■ **What you should do**
Find the lines of the records in which the word "publicznej" appears and report how many there are, as a number alone.
==== Recorded information
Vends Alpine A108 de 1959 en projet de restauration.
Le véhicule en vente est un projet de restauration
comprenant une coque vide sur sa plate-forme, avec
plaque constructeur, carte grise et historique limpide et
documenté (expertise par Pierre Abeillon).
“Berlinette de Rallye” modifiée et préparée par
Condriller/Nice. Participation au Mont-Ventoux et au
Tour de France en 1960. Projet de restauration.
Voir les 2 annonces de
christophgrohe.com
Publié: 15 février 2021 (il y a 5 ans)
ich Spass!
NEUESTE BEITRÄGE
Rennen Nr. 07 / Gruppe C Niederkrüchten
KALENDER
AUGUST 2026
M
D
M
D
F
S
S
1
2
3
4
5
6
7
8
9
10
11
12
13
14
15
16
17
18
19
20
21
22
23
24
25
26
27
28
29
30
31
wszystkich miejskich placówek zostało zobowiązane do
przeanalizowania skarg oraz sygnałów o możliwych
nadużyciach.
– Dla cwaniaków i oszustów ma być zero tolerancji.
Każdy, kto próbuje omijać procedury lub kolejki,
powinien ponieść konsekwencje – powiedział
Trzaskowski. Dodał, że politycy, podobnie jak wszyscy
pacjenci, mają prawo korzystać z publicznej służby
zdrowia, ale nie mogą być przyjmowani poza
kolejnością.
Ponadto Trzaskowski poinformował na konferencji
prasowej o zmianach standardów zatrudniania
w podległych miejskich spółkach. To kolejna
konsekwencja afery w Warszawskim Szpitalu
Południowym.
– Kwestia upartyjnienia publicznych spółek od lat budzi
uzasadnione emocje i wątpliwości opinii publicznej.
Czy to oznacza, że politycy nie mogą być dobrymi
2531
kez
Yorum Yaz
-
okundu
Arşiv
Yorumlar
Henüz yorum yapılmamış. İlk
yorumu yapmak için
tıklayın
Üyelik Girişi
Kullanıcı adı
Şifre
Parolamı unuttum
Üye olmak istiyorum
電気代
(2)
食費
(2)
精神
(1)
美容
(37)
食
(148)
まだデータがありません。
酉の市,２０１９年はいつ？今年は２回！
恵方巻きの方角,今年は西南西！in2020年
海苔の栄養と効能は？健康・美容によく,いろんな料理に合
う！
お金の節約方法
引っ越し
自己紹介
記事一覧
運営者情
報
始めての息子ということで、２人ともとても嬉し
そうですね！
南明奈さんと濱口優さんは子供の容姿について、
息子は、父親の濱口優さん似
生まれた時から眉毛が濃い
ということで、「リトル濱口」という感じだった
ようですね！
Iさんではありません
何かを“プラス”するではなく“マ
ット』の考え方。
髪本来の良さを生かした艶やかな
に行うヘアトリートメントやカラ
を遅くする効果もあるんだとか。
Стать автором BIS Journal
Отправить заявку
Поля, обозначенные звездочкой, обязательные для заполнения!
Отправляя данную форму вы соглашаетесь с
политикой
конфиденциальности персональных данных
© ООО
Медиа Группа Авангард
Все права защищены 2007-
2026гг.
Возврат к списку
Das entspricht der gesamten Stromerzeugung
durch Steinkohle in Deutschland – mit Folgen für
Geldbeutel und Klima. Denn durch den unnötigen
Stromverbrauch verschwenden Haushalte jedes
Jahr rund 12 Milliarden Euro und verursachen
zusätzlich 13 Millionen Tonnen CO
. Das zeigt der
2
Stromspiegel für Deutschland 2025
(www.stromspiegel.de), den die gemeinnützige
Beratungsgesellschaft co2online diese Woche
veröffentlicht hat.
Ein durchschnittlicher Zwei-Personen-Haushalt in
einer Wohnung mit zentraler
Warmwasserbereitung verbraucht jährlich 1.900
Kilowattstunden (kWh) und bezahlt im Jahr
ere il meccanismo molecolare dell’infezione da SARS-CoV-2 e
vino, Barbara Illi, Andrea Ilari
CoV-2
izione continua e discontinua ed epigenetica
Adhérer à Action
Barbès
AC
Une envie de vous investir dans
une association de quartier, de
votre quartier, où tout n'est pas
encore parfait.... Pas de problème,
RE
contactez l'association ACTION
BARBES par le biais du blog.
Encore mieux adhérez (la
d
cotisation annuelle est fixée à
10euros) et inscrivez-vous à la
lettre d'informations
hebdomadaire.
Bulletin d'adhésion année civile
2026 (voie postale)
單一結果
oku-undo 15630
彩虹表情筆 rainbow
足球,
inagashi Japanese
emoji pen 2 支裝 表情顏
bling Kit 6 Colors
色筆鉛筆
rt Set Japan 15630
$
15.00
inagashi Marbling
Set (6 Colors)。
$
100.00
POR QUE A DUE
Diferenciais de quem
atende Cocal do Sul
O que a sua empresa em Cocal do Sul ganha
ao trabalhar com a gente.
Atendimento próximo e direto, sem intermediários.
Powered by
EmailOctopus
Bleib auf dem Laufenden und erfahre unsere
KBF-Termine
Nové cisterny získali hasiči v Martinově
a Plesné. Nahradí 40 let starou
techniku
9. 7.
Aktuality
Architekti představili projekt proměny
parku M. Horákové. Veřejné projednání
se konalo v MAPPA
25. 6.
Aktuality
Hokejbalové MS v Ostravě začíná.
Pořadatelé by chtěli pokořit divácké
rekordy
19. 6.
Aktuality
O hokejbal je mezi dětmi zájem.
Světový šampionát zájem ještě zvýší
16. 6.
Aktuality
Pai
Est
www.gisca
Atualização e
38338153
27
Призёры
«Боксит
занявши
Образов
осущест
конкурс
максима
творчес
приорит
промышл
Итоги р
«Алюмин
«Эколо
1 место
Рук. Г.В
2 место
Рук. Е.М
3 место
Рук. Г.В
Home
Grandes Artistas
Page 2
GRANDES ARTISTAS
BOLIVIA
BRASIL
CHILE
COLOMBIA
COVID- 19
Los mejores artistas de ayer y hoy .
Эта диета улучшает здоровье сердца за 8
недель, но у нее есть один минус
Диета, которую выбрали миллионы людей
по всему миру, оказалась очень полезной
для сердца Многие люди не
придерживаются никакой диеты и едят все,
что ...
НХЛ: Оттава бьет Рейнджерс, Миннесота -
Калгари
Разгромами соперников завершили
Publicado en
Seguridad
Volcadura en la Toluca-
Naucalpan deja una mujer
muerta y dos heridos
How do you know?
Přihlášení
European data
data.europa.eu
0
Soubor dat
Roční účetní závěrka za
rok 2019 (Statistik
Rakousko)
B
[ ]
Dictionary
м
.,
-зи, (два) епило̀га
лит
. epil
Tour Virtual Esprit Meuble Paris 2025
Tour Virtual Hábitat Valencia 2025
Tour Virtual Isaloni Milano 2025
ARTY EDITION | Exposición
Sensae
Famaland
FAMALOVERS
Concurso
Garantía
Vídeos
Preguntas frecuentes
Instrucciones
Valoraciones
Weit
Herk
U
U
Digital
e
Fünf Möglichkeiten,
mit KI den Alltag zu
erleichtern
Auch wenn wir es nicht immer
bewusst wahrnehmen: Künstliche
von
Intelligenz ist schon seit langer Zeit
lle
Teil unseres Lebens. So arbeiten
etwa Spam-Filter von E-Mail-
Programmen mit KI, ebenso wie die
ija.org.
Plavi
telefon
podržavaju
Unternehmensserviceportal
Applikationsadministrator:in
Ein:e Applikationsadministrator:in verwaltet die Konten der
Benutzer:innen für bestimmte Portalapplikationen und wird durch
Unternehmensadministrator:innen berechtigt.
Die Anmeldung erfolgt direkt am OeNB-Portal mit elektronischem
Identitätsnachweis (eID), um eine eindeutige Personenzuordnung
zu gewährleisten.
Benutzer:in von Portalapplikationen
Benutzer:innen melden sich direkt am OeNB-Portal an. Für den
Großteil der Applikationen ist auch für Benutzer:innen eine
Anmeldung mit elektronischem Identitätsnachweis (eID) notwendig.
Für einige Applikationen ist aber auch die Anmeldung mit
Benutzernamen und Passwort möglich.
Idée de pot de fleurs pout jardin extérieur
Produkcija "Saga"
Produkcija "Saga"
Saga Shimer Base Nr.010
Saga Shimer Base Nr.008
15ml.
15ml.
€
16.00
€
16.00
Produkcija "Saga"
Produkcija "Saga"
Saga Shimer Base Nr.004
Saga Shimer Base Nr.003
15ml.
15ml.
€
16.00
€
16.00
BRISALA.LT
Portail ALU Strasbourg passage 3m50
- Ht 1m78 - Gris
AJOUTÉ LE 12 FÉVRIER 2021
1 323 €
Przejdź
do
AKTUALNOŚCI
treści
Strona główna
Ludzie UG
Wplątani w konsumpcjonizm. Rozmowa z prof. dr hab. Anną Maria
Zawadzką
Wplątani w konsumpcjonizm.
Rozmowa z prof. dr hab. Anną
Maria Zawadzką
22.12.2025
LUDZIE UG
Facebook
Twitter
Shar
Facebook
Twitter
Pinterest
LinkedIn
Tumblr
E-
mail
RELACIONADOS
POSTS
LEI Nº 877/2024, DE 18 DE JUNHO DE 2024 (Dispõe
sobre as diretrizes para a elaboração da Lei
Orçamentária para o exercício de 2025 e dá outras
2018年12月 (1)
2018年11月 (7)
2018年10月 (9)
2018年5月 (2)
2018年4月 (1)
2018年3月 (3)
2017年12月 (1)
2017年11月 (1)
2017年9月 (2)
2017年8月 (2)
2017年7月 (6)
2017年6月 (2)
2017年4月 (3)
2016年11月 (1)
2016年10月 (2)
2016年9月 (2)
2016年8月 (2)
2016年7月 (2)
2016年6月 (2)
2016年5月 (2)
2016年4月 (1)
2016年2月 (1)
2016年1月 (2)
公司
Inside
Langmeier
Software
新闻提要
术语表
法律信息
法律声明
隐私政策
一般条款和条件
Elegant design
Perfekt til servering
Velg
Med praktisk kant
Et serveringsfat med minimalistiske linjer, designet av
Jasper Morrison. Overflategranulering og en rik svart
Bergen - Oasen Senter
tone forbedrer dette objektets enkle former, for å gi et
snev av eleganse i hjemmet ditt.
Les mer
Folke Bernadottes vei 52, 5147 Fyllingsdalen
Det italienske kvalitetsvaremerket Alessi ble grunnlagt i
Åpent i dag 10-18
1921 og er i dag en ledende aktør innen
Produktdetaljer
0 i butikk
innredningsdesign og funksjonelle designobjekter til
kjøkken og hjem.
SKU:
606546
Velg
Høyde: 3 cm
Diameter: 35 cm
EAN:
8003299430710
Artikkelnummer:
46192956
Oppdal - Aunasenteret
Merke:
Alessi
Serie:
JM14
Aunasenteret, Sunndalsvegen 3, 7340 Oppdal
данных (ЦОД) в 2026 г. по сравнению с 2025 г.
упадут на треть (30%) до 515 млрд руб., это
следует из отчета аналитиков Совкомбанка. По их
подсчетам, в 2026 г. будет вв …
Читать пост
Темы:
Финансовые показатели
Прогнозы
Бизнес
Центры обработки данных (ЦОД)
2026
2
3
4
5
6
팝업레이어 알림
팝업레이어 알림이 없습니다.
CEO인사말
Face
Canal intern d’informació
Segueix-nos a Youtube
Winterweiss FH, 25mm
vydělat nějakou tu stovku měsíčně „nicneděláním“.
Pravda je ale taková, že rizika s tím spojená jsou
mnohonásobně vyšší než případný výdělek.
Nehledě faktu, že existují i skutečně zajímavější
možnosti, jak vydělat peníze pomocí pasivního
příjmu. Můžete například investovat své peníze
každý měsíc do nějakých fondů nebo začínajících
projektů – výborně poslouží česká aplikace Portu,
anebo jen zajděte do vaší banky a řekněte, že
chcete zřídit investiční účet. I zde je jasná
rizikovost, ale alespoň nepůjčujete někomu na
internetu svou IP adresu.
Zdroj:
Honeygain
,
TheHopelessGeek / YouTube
========
■ **Answer to this problem**
2